Every community in the world today, whether rich or poor, with very rare and remote exceptions, is now confronted with a pandemonium of cleverly crafted media messages. Newspapers, magazines, radio, television and film now compete not only among each other but with public billboards, advertisements on the sides of buses, and supermarket displays. This is especially true in large cities, where a barrage of colours, silhouettes, typography, sounds and images are a part of daily lives, not meant for pure aesthetic enjoyment but invariably selling something, chasing us from the public sphere into the intimacy of our own bedrooms. But even small villages are not exempt from the ubiquity of soft-drink and cigarette logos and the blare of radio and television. And it is not only commercial advertisements that shriek for our increasingly divided attention, but also what goes on in between, such as news and entertainment blaring forth episodes of violence that directly contradict our desire for an enhanced quality of life.

Such saturation calls for an equally astute and sharply aligned strategy for the dissemination of disaster prevention and mitigation messages. NGOs, consumer unions, intermediary organizations and government agencies need to come together to choose their message very deliberately, based on the desired outcome—with full awareness that they will be competing against a plethora of ads and headlines, blockbuster films and hit CDs.

Communication can no longer be an afterthought, but must lie at the very core of what emergency response and disaster prevention organizations do to further their goal—which must be nothing less than a cultural shift, from reaction to self-management, from response to continual vigilance and prevention.

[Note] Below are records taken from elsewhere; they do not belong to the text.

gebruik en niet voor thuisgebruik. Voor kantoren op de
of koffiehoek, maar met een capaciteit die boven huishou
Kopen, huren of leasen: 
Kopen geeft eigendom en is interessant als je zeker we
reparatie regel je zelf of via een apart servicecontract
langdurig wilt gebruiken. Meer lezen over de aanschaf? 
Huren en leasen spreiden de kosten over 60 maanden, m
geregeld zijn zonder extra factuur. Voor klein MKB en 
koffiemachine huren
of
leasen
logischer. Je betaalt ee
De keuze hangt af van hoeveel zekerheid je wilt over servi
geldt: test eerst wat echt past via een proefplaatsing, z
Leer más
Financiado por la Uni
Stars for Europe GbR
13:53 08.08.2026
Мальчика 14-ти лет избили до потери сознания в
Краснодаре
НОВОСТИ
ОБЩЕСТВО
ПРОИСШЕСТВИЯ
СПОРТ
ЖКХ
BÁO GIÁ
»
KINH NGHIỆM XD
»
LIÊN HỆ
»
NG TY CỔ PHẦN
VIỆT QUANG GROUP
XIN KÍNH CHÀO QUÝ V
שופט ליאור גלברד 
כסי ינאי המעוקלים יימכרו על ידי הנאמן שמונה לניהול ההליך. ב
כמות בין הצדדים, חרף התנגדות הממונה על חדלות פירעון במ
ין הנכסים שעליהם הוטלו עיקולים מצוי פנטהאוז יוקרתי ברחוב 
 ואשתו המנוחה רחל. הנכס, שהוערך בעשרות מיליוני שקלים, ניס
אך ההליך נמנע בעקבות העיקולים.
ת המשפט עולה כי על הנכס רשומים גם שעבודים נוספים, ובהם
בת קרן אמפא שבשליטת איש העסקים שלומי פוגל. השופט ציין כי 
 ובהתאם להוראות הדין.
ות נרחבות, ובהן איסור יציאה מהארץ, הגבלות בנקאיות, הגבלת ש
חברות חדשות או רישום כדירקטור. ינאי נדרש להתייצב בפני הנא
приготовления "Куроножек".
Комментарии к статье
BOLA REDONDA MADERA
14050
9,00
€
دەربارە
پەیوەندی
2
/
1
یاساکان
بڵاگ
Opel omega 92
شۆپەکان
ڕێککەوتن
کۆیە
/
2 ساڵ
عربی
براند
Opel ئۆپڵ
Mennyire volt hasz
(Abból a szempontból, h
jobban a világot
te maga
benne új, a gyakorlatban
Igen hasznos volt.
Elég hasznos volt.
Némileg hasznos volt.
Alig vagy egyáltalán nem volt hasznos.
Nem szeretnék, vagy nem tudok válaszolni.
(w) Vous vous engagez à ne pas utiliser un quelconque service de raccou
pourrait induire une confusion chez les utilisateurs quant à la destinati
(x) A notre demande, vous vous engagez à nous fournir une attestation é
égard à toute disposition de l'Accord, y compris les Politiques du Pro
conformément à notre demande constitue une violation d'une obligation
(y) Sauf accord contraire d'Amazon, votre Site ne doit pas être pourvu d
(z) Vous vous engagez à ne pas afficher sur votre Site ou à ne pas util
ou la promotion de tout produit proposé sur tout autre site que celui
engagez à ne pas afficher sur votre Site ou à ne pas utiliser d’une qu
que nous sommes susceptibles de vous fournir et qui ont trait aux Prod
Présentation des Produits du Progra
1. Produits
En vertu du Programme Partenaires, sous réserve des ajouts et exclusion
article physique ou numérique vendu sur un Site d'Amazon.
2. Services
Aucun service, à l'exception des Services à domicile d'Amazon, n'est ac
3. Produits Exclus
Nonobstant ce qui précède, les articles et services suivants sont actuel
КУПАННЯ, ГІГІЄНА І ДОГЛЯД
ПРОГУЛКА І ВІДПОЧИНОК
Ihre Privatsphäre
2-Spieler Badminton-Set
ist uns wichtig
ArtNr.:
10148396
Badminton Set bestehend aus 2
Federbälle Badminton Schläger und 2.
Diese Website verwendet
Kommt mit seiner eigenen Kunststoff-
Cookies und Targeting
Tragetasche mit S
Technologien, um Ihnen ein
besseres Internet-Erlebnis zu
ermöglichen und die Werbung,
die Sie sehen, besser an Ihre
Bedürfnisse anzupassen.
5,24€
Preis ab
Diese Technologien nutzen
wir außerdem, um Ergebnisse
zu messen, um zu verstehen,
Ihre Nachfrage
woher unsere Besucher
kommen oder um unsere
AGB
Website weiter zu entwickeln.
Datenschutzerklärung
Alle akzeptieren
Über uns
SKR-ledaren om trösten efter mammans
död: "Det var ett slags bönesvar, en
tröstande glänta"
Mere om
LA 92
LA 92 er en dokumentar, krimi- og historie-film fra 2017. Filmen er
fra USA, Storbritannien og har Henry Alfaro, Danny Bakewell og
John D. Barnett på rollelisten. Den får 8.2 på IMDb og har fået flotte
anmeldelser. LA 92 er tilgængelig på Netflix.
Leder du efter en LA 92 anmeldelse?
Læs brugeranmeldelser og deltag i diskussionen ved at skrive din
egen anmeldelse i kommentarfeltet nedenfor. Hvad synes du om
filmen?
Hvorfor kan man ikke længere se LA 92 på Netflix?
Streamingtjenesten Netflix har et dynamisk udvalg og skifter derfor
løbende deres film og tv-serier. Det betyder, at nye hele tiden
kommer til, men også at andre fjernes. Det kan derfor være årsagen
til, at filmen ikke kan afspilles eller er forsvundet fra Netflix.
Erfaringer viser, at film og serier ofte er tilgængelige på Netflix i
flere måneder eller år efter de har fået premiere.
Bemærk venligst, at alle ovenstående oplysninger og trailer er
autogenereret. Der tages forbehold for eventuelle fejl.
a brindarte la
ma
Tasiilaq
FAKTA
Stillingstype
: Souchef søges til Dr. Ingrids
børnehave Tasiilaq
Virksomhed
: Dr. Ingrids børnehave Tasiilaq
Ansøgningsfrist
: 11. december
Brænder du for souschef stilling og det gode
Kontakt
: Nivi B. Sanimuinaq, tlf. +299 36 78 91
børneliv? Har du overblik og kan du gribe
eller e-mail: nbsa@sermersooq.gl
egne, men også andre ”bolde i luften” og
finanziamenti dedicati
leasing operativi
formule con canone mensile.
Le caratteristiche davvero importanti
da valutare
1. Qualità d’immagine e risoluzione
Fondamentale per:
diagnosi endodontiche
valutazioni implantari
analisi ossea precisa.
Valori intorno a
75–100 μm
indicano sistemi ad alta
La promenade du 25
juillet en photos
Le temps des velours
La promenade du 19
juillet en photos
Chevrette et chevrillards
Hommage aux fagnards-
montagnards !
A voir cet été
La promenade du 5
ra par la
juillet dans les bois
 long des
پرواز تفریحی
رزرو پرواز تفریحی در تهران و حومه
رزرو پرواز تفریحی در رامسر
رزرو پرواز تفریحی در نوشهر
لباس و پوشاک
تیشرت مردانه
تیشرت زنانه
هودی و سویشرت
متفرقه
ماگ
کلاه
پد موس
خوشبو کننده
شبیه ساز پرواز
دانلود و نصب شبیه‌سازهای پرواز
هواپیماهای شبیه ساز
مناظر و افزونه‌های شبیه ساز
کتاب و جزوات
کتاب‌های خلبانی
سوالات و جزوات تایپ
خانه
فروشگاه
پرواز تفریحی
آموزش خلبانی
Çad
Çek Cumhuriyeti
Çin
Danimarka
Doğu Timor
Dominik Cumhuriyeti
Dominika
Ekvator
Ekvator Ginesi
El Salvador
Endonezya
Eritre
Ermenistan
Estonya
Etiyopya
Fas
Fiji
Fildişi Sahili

Savvy media workers know who their target audiences are. The same must be true of risk management communicators, except that they should not be guided by profit but by equity—and this calls for targeting the most vulnerable groups, regardless of whether their vulnerability is the result of poverty, lack of information, or electoral promises that mitigate no risk except that of losing votes.

Communicators involved in risk management should be fully, even fervently committed to their task, paying no attention to jurisdictional or institutional rivalries. Nobody owns disasters. They affect not only slums but also country clubs and five-star hotels. The only difference is that the latter usually have greater resources—including communication resources—to confront and prevent emergencies, as well as to engage in prompt and relatively pain-free reconstruction.

From this point of view, no disaster reduction plan should disregard strategic communication. Such an approach need not be costly; in fact, a rigorous communication strategy can actually reduce costs through a sharper definition of the appropriate message, medium, and target audience. At the same time, and for the very same reasons, such a communication strategy must be sharply aligned with the entire disaster reduction plan, to take full advantage of existing synergies and prove cost-effective.

Above all, it must be able to compete, in an overcrowded marketplace of ideas and inducements, for a scarce commodity: the attention of the public. This alone can allow the activities and operations of risk reduction and disaster response organizations to be heard above the din of competing messages that may not be trying to promote your own safety, but the relative merits of a given brand of blue-jeans or toothpaste.